Assignment
Without pictures, retype the following entries exactly.

..........

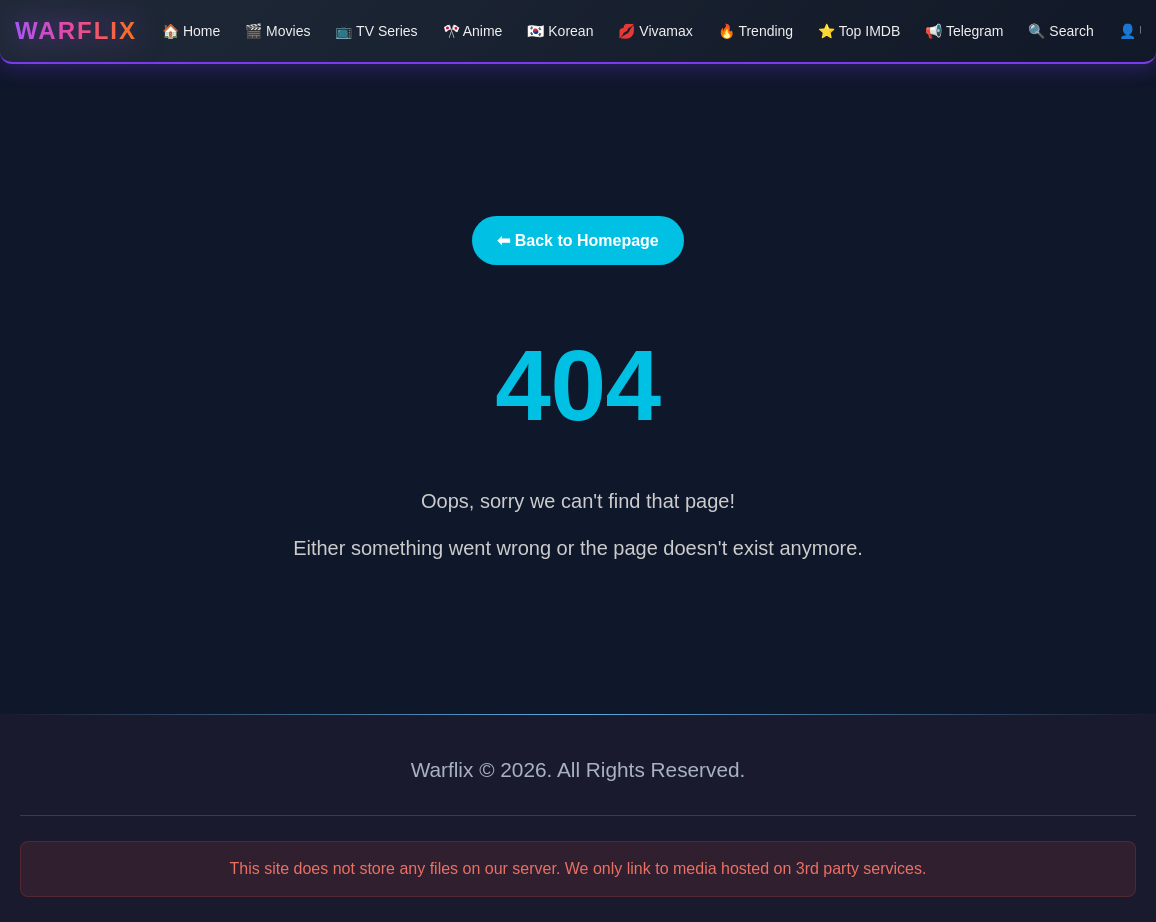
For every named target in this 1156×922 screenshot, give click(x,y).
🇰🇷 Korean (560, 31)
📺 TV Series (376, 31)
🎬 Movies (277, 31)
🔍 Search (1060, 31)
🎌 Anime (473, 31)
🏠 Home (191, 31)
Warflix (76, 30)
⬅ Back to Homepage (577, 240)
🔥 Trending (755, 31)
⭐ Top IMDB (859, 31)
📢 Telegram (964, 31)
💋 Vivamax (655, 31)
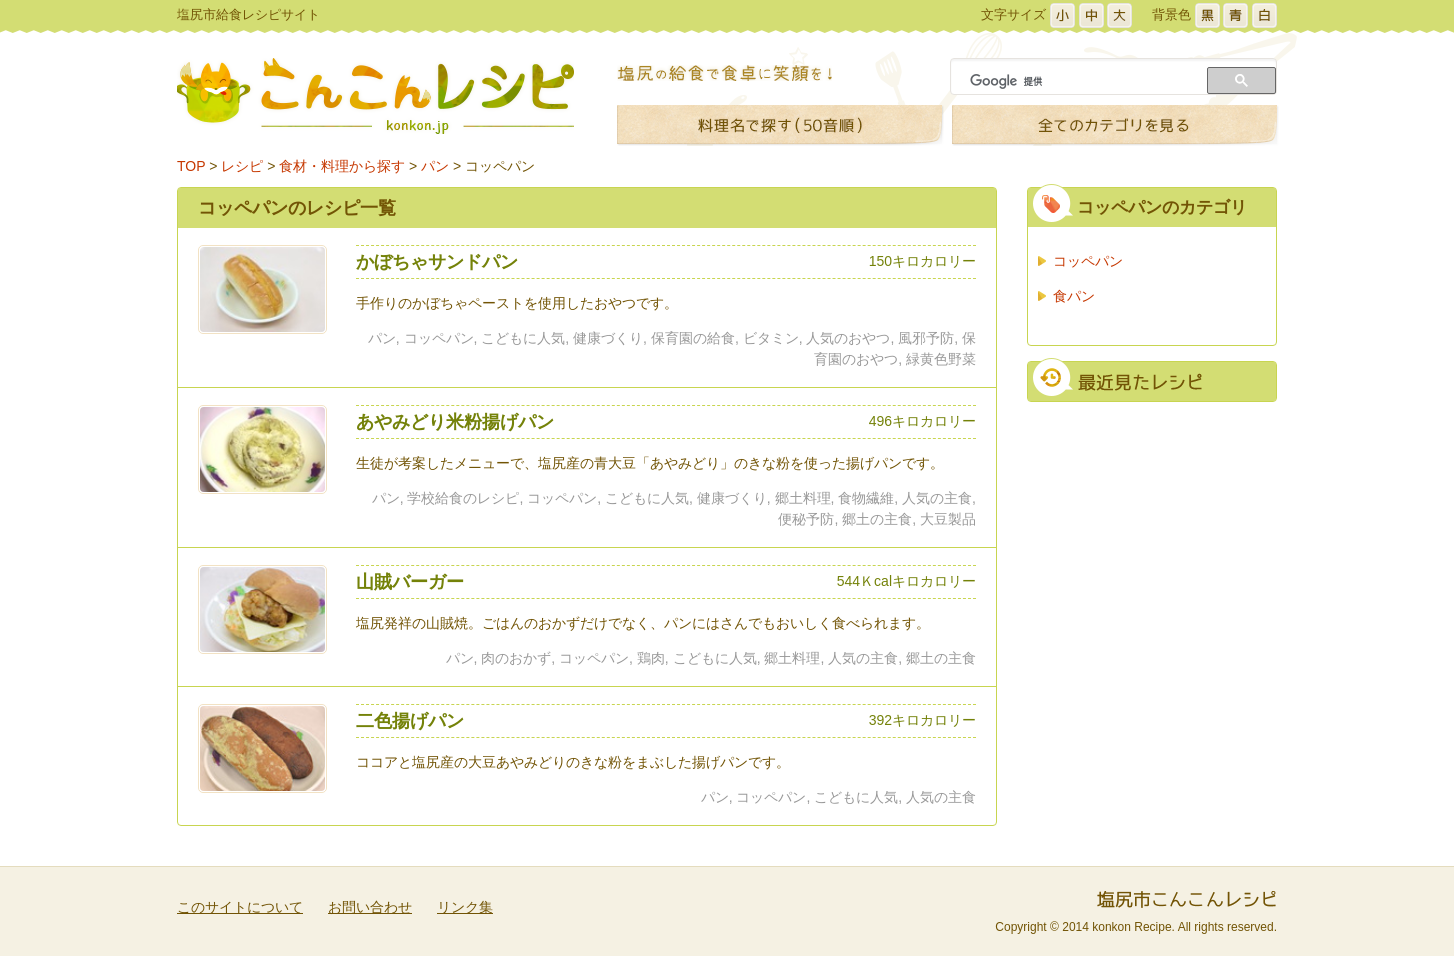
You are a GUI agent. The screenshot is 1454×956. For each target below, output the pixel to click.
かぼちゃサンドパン (437, 262)
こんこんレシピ (375, 96)
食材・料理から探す (342, 166)
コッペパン (500, 166)
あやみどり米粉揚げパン (455, 422)
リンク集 (465, 907)
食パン (1074, 296)
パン (435, 166)
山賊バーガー (410, 582)
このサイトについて (240, 907)
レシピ (242, 166)
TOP (191, 166)
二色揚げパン (410, 721)
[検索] (1081, 81)
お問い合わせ (370, 907)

..........

Result below
For every named target in this 1156×922 screenshot, give click(x,y).
🇰🇷 Korean (560, 31)
📺 TV Series (376, 31)
🎬 Movies (277, 31)
🔍 Search (1060, 31)
🎌 Anime (473, 31)
🏠 Home (191, 31)
Warflix (76, 30)
⬅ Back to Homepage (577, 240)
🔥 Trending (755, 31)
⭐ Top IMDB (859, 31)
📢 Telegram (964, 31)
💋 Vivamax (655, 31)
You are a GUI agent. The screenshot is 1454×956. For each target below, output the pixel to click.
かぼちゃサンドパン (437, 262)
こんこんレシピ (375, 96)
食材・料理から探す (342, 166)
コッペパン (500, 166)
あやみどり米粉揚げパン (455, 422)
リンク集 (465, 907)
食パン (1074, 296)
パン (435, 166)
山賊バーガー (410, 582)
このサイトについて (240, 907)
レシピ (242, 166)
TOP (191, 166)
二色揚げパン (410, 721)
[検索] (1081, 81)
お問い合わせ (370, 907)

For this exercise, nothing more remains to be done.